Material provided
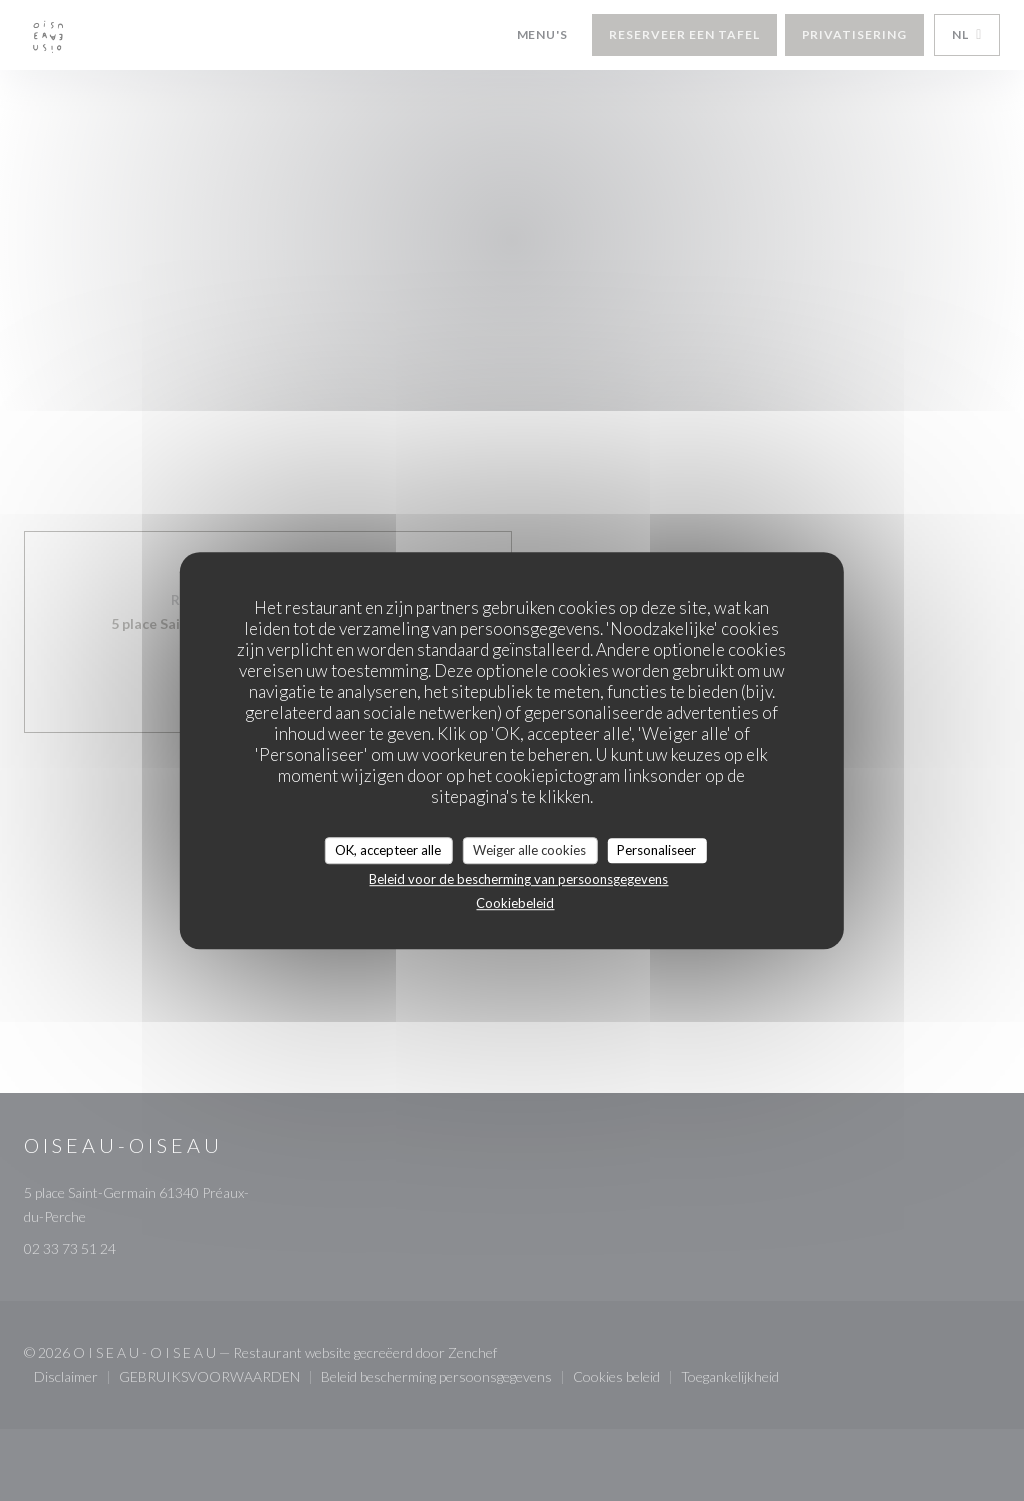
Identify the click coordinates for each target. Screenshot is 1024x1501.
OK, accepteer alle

---

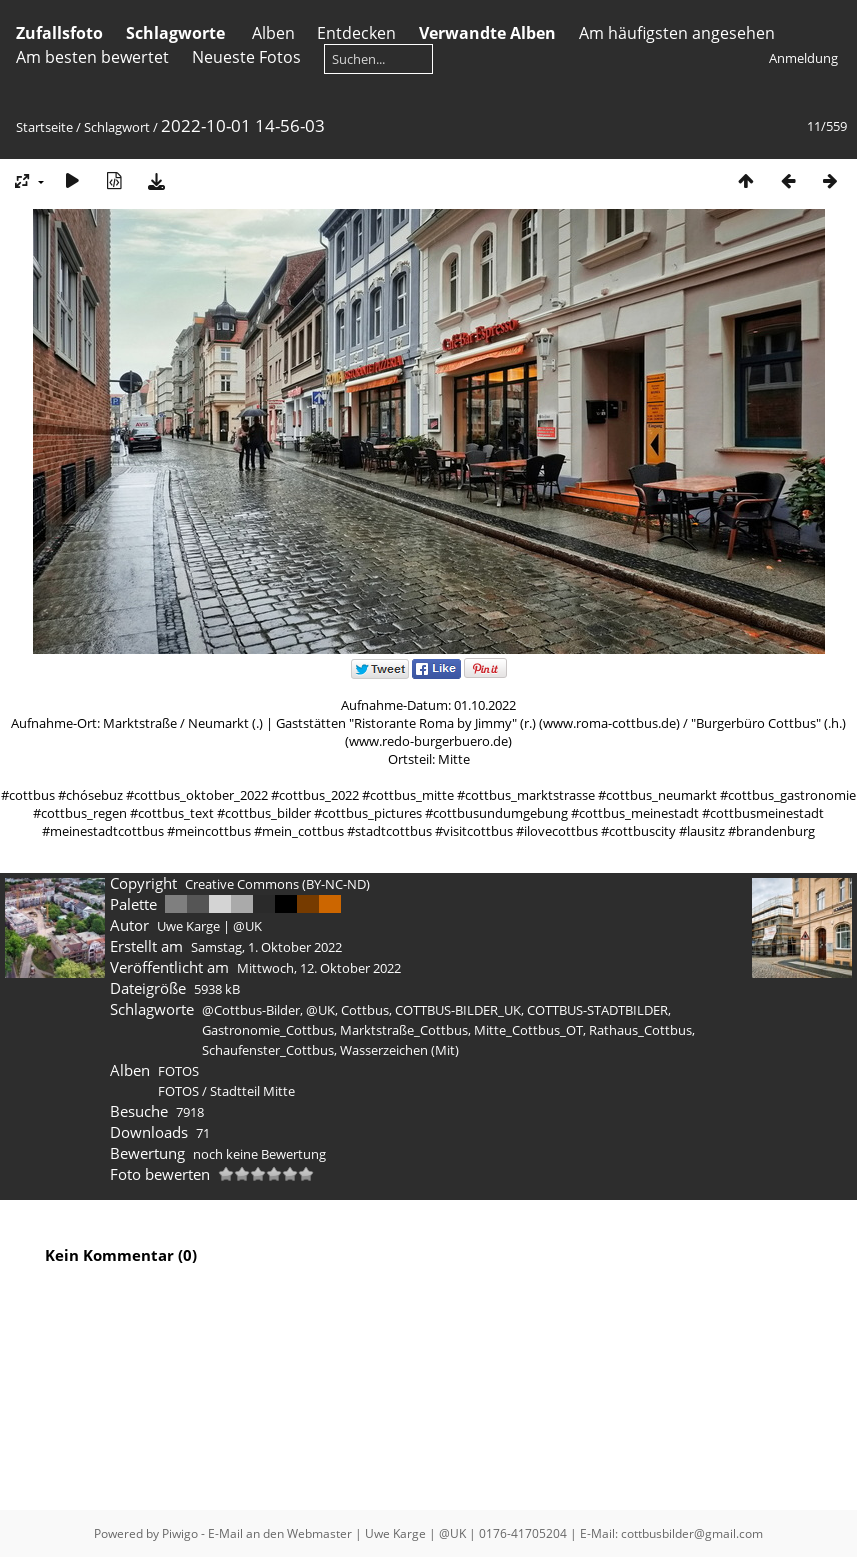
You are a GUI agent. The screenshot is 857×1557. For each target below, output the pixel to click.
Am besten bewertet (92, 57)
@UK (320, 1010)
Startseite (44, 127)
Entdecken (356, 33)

What is needed
After locating the line with "Identify the click" in the material above, return it and each line after it exactly, ending at the line with "OK, accepteer alle".

Result of the task
Identify the click coordinates for each target. Screenshot is 1024x1501.
OK, accepteer alle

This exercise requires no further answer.